Prompt
From the line containing "Customer Rating" through the last line below, copy every line exactly, leaving out the pictures.

=== Data for processing ===

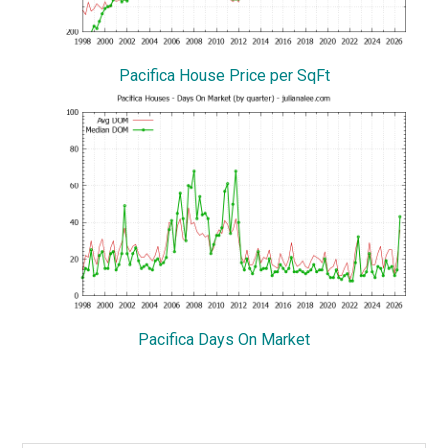
Pacifica House Price per SqFt
Pacifica Days On Market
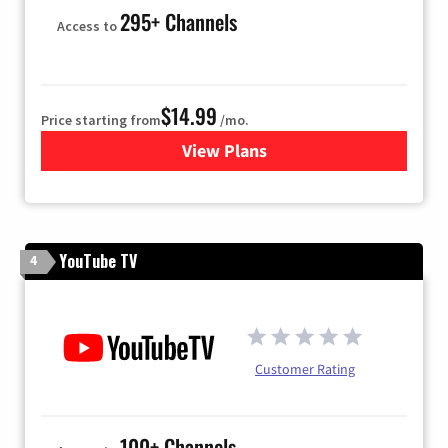
295+ Channels
Access to
$14.99
Price starting from
/mo.
View Plans
for Fubo TV
YouTube TV
4
Customer Rating
100+ Channels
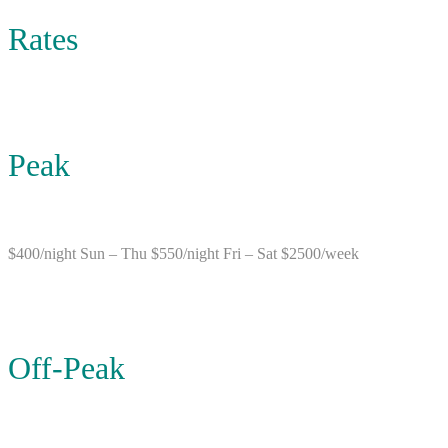
Rates
Peak
$400/night Sun – Thu $550/night Fri – Sat $2500/week
Off-Peak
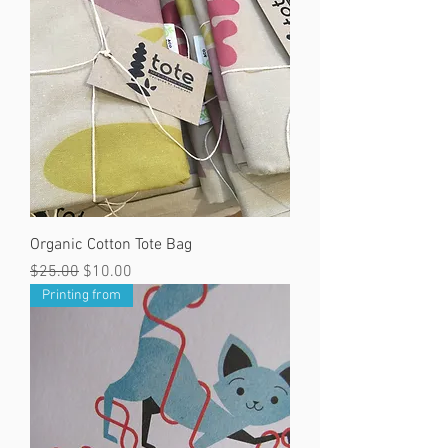
Organic Cotton Tote Bag
Regular Price
Sale Price
$25.00
$10.00
Printing from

===

Written answer
Customer Rating
100+ Channels
Rates
Peak
$400/night Sun – Thu $550/night Fri – Sat $2500/week
Off-Peak
Organic Cotton Tote Bag
Regular Price
Sale Price
$25.00
$10.00
Printing from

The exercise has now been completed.